Angélica et sa famille arrivèrent un peu en avance sur les déménageurs. Leur nouvel appartement se situait proche du bord de mer et comptait une chambre de plus : Sofía emménageait avec elles, comme à Tampa.

Il était bientôt midi ; une vive lumière se déversait par les fenêtres, inondant l'espace qui deviendrait le salon. Les filles courraient ici et là, surexcitées. Salomé avait retrouvé le sourire ; depuis sa petite fugue, et encore plus depuis leur retour en Argentine, elle avait oublié sa rancœur et sa mélancolie. Elle se confiait de nouveau à elle – ou à sa grand-mère – et s'était même fait de nouvelles amies.

Quant à Angélica, elle commencerait son nouveau travail dans quelques semaines. Grâce aux aides financières de Rhapsody Blue, elle avait pu se payer un nouveau cabinet de consultation et se réjouissait à l'idée d'y exercer, en toute indépendance. Seul petit changement : sa réputation l’ayant précédée, elle avait décidé d’ajouter un nouveau service à ce qu’elle proposait autrefois : aider les gens à se souvenir de leurs vies passées via l’hypnose. Elle savait déjà s’y prendre avec les enfants et s’était lancé comme défi d’y parvenir avec les adultes.

Son téléphone vibra.

« C’est eux ! s’exclama Sofía, penchée à la grande baie vitrée.

— Allo ? Oui, 5ème étage. Numéro 503. Attendez, je vous ouvre. »

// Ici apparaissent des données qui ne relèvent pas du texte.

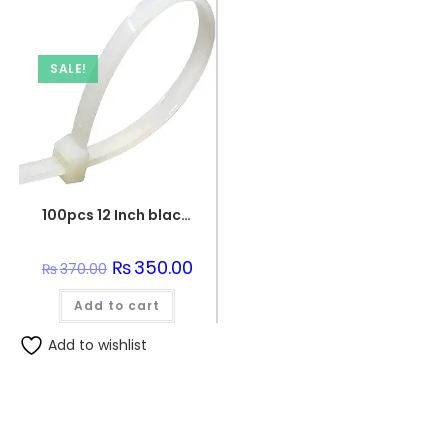
SALE!
100pcs 12 Inch black Nylon Wire Organizer Zip Clip Cable Tie
Original
₨
350.00
Current
₨
370.00
price
price
was:
is:
Add to cart
₨370.00.
₨350.00.
Add to wishlist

Angélica appuya sur le bouton de l’interphone, puis raccrocha. Comme ses filles déboulaient dans le salon, elle leur dit :

« Allez, c'est bientôt fini. Quand ils seront repartis, on ira déjeuner, puis je vous emmènerai manger une glace. La première de l'été ! On ouvrira les cartons plus tard...

— Ouiiii ! Une glaaaace !

— Ouiiii ! »

Elle rit en les voyant sauter sur place. Leur joie faisait écho à la sienne : cet endroit sentait le neuf. Ici, elles pourraient faire table rase et démarrer une nouvelle vie. Oublier les difficultés, les regrets et les pertes, et avancer. Toutes les quatre.

Quant au cinquième, il continuait à vivre dans leurs têtes. Il s’invitait maintenant, sans tabou, dans leurs conversations. Il avait toujours sa place, mais sans envahir tout l’espace comme avant. Et dans le portefeuille d’Angélica, sa photo en cachait une autre : celle d’un petit garçon joufflu qui s’appelait Filippo.